Information given =
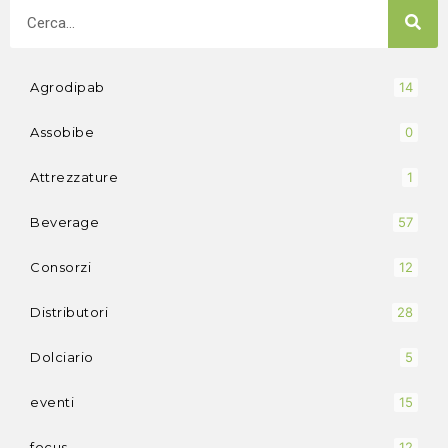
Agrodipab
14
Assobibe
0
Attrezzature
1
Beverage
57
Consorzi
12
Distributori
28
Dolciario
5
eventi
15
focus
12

--

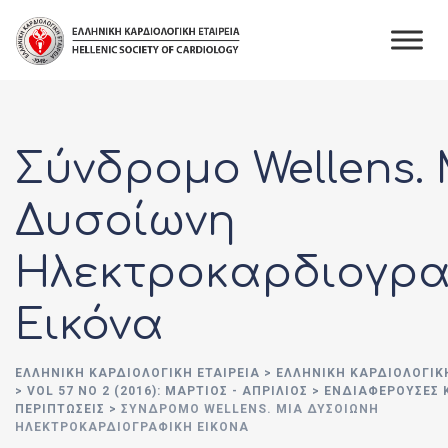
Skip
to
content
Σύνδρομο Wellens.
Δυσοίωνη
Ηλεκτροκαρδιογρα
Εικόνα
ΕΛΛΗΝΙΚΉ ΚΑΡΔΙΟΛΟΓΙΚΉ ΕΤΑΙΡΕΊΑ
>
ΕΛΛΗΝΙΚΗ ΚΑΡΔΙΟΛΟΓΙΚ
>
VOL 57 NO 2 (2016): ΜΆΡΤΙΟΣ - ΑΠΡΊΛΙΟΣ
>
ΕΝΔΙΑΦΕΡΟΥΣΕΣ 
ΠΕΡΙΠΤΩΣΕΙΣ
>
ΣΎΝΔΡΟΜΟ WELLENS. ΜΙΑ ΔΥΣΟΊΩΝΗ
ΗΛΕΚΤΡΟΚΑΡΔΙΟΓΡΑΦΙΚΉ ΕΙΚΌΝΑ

...

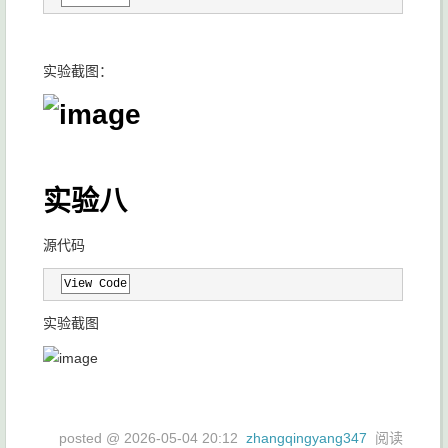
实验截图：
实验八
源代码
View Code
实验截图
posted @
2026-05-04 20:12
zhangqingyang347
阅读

What you have to do =
Would you copy, unchanged, the stretch of the records above that begins at the line containing "ΣΎΝΔΡΟΜΟ WELLENS. ΜΙΑ ΔΥΣΟΊΩΝΗ" and ends at the line containing "ΗΛΕΚΤΡΟΚΑΡΔΙΟΓΡΑΦΙΚΉ ΕΙΚΌΝΑ", and only that?

Task result =
ΣΎΝΔΡΟΜΟ WELLENS. ΜΙΑ ΔΥΣΟΊΩΝΗ
ΗΛΕΚΤΡΟΚΑΡΔΙΟΓΡΑΦΙΚΉ ΕΙΚΌΝΑ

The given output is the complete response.